### WORK INSTRUCTIONS
Copy out exactly the lines below that run from the one holding "diese Funktion ergänzt wurden. In der" to the one holding "The Effects of", keeping both of those lines and no others.

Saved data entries
+===+
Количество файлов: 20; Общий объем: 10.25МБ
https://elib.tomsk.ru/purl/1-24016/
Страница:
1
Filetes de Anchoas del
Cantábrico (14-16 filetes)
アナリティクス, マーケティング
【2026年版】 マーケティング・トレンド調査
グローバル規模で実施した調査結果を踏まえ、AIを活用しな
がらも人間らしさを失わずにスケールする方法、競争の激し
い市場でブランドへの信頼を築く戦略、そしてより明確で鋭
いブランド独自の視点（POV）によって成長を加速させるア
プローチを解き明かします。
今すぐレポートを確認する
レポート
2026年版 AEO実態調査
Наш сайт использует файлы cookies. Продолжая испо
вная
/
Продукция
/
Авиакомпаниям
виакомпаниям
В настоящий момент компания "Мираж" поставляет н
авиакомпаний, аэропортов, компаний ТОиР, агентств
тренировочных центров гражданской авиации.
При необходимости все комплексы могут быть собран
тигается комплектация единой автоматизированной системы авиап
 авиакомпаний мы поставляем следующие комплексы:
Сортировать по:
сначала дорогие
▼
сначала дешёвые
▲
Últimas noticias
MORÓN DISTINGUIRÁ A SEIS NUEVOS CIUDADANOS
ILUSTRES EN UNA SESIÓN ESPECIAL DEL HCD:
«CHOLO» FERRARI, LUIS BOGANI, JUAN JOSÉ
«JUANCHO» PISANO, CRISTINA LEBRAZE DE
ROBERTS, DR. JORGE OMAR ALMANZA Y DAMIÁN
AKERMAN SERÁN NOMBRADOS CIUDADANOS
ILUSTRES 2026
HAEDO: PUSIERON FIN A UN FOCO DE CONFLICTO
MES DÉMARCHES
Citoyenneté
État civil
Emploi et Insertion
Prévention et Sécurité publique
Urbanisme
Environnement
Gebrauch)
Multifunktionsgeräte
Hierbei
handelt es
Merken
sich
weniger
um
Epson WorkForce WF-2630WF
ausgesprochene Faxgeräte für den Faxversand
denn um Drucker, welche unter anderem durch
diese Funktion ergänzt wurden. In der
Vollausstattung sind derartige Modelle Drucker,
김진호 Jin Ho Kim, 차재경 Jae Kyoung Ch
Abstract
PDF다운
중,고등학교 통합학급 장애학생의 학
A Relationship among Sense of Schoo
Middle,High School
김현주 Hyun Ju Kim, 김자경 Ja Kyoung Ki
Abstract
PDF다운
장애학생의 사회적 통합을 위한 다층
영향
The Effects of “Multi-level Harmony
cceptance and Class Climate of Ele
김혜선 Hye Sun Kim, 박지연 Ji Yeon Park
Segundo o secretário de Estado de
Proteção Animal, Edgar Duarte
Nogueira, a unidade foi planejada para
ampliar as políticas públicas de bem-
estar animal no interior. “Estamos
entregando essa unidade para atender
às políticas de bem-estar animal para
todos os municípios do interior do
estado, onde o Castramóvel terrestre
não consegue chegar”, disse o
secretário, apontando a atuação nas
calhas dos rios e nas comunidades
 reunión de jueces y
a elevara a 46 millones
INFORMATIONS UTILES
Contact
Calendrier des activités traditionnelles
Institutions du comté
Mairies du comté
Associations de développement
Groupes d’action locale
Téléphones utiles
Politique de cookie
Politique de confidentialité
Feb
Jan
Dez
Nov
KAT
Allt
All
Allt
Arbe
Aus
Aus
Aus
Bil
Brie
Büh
+===+
### EXERCISE OUTPUT
diese Funktion ergänzt wurden. In der
Vollausstattung sind derartige Modelle Drucker,
김진호 Jin Ho Kim, 차재경 Jae Kyoung Ch
Abstract
PDF다운
중,고등학교 통합학급 장애학생의 학
A Relationship among Sense of Schoo
Middle,High School
김현주 Hyun Ju Kim, 김자경 Ja Kyoung Ki
Abstract
PDF다운
장애학생의 사회적 통합을 위한 다층
영향
The Effects of “Multi-level Harmony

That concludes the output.